BEGIN Given records

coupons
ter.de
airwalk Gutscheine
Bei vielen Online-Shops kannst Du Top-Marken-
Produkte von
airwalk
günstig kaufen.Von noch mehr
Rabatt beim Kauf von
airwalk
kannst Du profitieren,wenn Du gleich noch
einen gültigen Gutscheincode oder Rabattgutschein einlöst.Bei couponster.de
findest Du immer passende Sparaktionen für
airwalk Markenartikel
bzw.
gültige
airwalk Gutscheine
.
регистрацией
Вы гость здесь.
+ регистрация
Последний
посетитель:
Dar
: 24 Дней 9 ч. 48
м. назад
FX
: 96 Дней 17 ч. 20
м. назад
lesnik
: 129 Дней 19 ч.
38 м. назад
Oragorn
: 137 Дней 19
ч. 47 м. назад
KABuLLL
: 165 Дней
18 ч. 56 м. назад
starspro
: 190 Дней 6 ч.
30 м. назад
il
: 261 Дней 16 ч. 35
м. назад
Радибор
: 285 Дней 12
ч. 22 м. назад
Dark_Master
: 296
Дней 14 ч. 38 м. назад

END Given records
BEGIN Given records

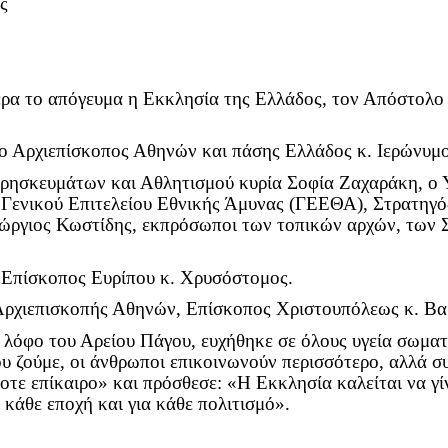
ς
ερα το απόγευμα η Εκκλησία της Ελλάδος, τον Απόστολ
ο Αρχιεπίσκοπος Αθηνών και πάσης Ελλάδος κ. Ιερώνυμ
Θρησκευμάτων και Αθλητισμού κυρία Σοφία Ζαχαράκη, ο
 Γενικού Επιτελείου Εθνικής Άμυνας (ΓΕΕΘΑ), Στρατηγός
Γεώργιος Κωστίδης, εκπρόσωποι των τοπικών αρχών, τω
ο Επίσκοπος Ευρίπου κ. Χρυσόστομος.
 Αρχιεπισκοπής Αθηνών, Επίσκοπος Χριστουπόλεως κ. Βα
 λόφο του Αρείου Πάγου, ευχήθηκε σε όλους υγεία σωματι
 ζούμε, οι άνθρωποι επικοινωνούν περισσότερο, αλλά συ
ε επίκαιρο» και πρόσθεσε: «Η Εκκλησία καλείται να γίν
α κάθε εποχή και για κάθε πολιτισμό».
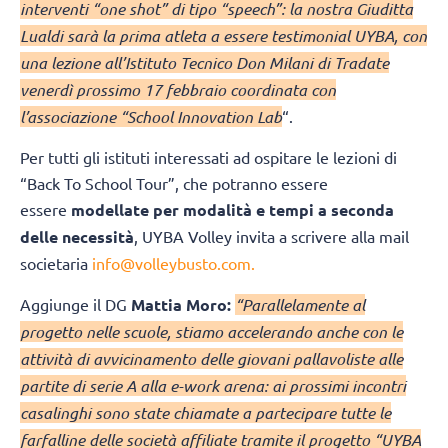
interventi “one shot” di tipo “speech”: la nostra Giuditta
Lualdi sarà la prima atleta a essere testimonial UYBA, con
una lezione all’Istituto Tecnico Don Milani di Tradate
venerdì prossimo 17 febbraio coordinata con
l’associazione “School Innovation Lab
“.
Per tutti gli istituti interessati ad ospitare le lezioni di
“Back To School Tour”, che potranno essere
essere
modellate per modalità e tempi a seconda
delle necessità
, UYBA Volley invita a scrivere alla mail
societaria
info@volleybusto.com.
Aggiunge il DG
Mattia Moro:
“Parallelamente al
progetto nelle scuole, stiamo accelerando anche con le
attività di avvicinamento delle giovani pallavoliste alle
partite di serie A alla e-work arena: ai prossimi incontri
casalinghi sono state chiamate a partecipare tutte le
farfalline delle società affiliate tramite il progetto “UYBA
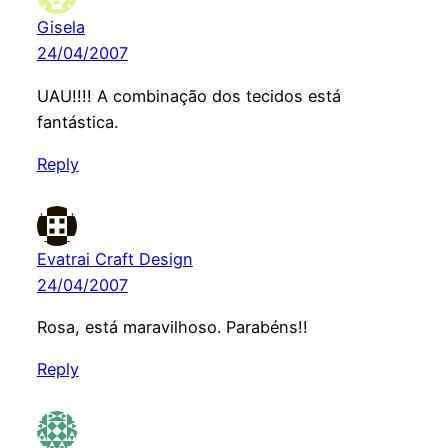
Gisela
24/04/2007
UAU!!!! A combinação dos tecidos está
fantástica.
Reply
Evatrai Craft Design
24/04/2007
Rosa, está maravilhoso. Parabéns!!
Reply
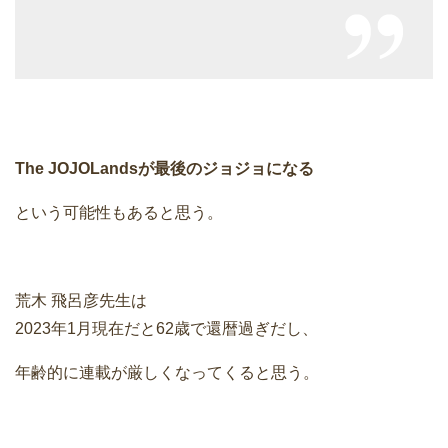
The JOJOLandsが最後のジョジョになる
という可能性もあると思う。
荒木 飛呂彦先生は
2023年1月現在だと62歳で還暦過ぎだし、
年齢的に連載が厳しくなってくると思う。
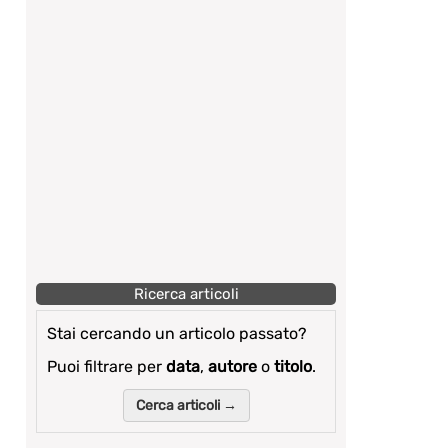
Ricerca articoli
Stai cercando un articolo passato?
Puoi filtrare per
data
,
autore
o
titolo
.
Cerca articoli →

END Given records
BEGIN Given records

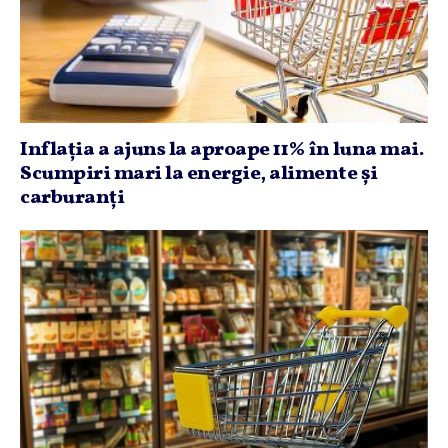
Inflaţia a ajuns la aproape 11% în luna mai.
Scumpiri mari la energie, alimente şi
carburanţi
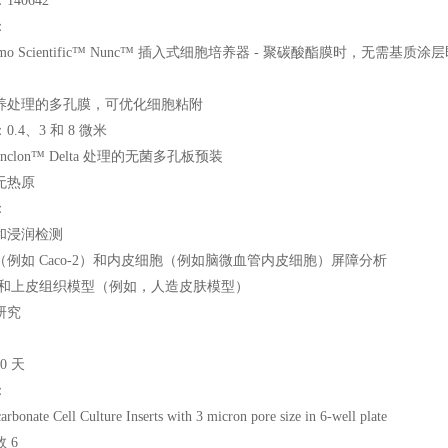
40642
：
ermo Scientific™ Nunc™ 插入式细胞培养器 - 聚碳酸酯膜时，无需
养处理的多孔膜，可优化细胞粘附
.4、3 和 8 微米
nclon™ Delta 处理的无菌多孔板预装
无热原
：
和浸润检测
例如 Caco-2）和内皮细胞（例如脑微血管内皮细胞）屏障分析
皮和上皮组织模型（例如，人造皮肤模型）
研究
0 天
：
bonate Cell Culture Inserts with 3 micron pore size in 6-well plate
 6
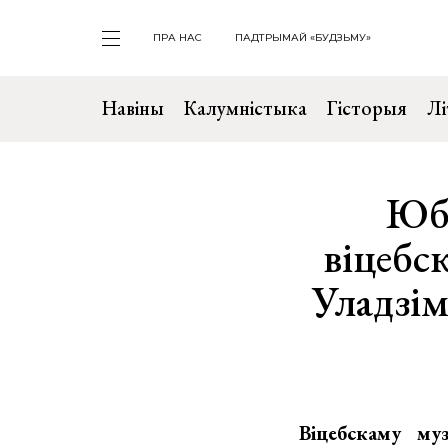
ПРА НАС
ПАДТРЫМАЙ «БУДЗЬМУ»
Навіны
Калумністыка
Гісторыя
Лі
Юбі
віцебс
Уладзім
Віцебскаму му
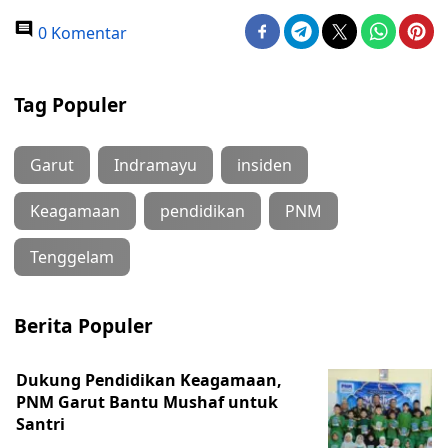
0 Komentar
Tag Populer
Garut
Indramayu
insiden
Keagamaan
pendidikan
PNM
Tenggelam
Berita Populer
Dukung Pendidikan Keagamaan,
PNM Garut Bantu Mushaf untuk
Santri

END Given records

● **Brief**
Beginning at the line above with "la nostra Giuditta" and finishing at the line with "attività di avvicinamento", return each line exactly and return nothing else.

● **Output of the exercise**
interventi “one shot” di tipo “speech”: la nostra Giuditta
Lualdi sarà la prima atleta a essere testimonial UYBA, con
una lezione all’Istituto Tecnico Don Milani di Tradate
venerdì prossimo 17 febbraio coordinata con
l’associazione “School Innovation Lab
“.
Per tutti gli istituti interessati ad ospitare le lezioni di
“Back To School Tour”, che potranno essere
essere
modellate per modalità e tempi a seconda
delle necessità
, UYBA Volley invita a scrivere alla mail
societaria
info@volleybusto.com.
Aggiunge il DG
Mattia Moro:
“Parallelamente al
progetto nelle scuole, stiamo accelerando anche con le
attività di avvicinamento delle giovani pallavoliste alle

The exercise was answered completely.